The secret to successfully navigating college while maintaining a happy, healthy marriage is that there is no big secret. Marriage is a partnership, and the decision to earn a college degree – like everything else in married life – is a matter of compromise, teamwork and supreme patience.
That said, there are a number of practical steps a married couple can take together to help mitigate the additional challenges that arise when one partner is enrolled in school.
Before we get to those tips about how to be a good student and a good spouse, you ought to know a couple of things about school and marriage.
First, there is strong evidence that marriage and a college education are compatible – especially for women.
A 2015 study conducted by the National Center for Health Statistics and cited by the Pew Research Center concluded that eight in 10 college-educated women are likely to remain married for at least 20 years (overall, 50% of marriages in the United States fail before the 20th anniversary).
Also, people who are married and in college often find that they are eligible for more financial aid assistance than those who remain tethered to their parents’ income as legal dependents. Some grants and scholarships are available only to married students, so it doesn’t hurt to check out what’s available. In addition, the federal government offers financial assistance for college to military service members and their families.
It is recommended that all students complete and submit the Free Application for Federal Student Aid (FAFSA) to determine whether they are eligible for assistance from the federal or state governments, the applicable college or university, or a private institution.
In most cases, marriage certainly should not be considered an impediment to attaining a college education. Still, as with everything in marriage, successfully navigating a college career requires a great deal of individual effort combined with conscientious teamwork.
No married person needs to be reminded that maintaining a healthy relationship with a spouse demands a considerable time commitment. And taking college classes, even with the convenience of an online classroom, places an even greater emphasis on time management skills.
Here are a few practical tips to help a married couple maintain a healthy relationship as one of them pursues – or they both pursue – a bachelor’s or master’s degree or a graduate certificate:
Talk it out ahead of time – Before anyone enrolls for classes, both partners need to be on the same page regarding goals and potential obstacles.

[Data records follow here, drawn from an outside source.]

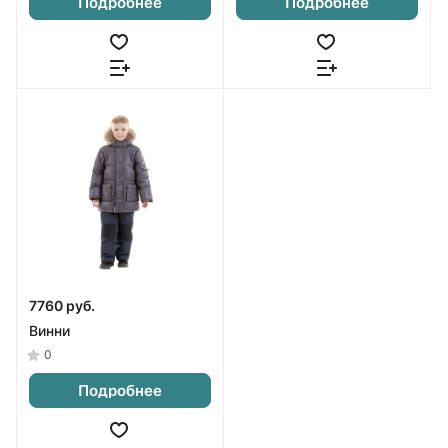
Подробнее
Подробнее
7760 руб.
Винни
0
Подробнее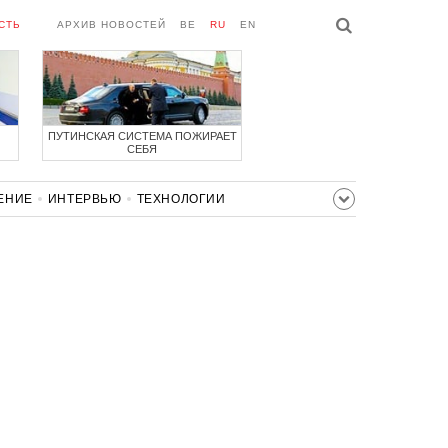
СТЬ
АРХИВ НОВОСТЕЙ
BE
RU
EN
ПУТИНСКАЯ СИСТЕМА ПОЖИРАЕТ
СЕБЯ
ЕНИЕ
ИНТЕРВЬЮ
ТЕХНОЛОГИИ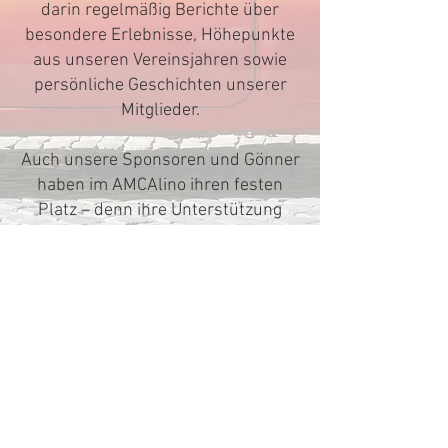
darin regelmäßig Berichte über
besondere Erlebnisse, Höhepunkte
aus unseren Vereinsjahren sowie
persönliche Geschichten unserer
Mitglieder.
Auch unsere Sponsoren und Gönner
haben im AMCAlino ihren festen
Platz – denn ihre Unterstützung
ermöglicht viele unserer Aktivitäten
überhaupt erst.
Wir wünschen viel Freude beim
Stöbern durch die verschiedenen
Ausgaben!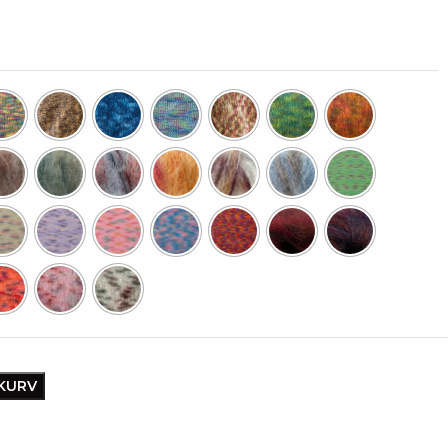
EKURV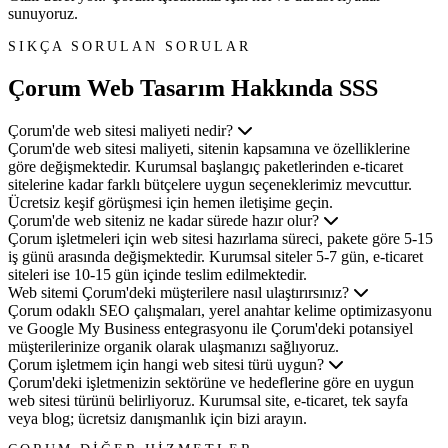
sunuyoruz.
SIKÇA SORULAN SORULAR
Çorum Web Tasarım
Hakkında SSS
Çorum'de web sitesi maliyeti nedir?
Çorum'de web sitesi maliyeti, sitenin kapsamına ve özelliklerine
göre değişmektedir. Kurumsal başlangıç paketlerinden e-ticaret
sitelerine kadar farklı bütçelere uygun seçeneklerimiz mevcuttur.
Ücretsiz keşif görüşmesi için hemen iletişime geçin.
Çorum'de web siteniz ne kadar sürede hazır olur?
Çorum işletmeleri için web sitesi hazırlama süreci, pakete göre 5-15
iş günü arasında değişmektedir. Kurumsal siteler 5-7 gün, e-ticaret
siteleri ise 10-15 gün içinde teslim edilmektedir.
Web sitemi Çorum'deki müşterilere nasıl ulaştırırsınız?
Çorum odaklı SEO çalışmaları, yerel anahtar kelime optimizasyonu
ve Google My Business entegrasyonu ile Çorum'deki potansiyel
müşterilerinize organik olarak ulaşmanızı sağlıyoruz.
Çorum işletmem için hangi web sitesi türü uygun?
Çorum'deki işletmenizin sektörüne ve hedeflerine göre en uygun
web sitesi türünü belirliyoruz. Kurumsal site, e-ticaret, tek sayfa
veya blog; ücretsiz danışmanlık için bizi arayın.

Make a plan, and make sure to answer these questions:
- Why do you need (or want) to take college classes?
- How will we pay for it?
- How will we divide household chores?
- When and where will you watch online lectures, communicate with classmates and instructors, take tests and study?
Be as flexible and patient as possible – Know going in that even the best-laid plan can (and probably will) be derailed by real life. Mentally prepare yourself for the challenges life can put in your path, such as:
- Job loss
- A family member or friend in need of extra assistance
Make time for each other – A full daily calendar means it might be more difficult to find those moments of spontaneity that keep a relationship fresh, so the solution is to schedule time together. That could be simple as:
- Conversation together over morning coffee
- Meeting for lunch at least once a week
- Setting aside an hour a night to watch a favorite TV show
- Sending thoughtful text messages to each other throughout the day
Be kind to one another – If resentment begins to creep in, don’t allow it to linger. Just try to remember why you got married and why you chose to build a life with your spouse. Remember, too, that you both agreed ahead of time that pursuing college was the right decision for your family, and you did so knowing that it would not always be easy.
Keep talking – Communication is vital in any marriage, and this is especially true when the couple is undergoing a major life challenge such as pursuing a college education. Just because you made a solid plan before classes began doesn’t mean everything is settled. Don’t assume that because you are satisfied with the way things are going that your spouse is, too.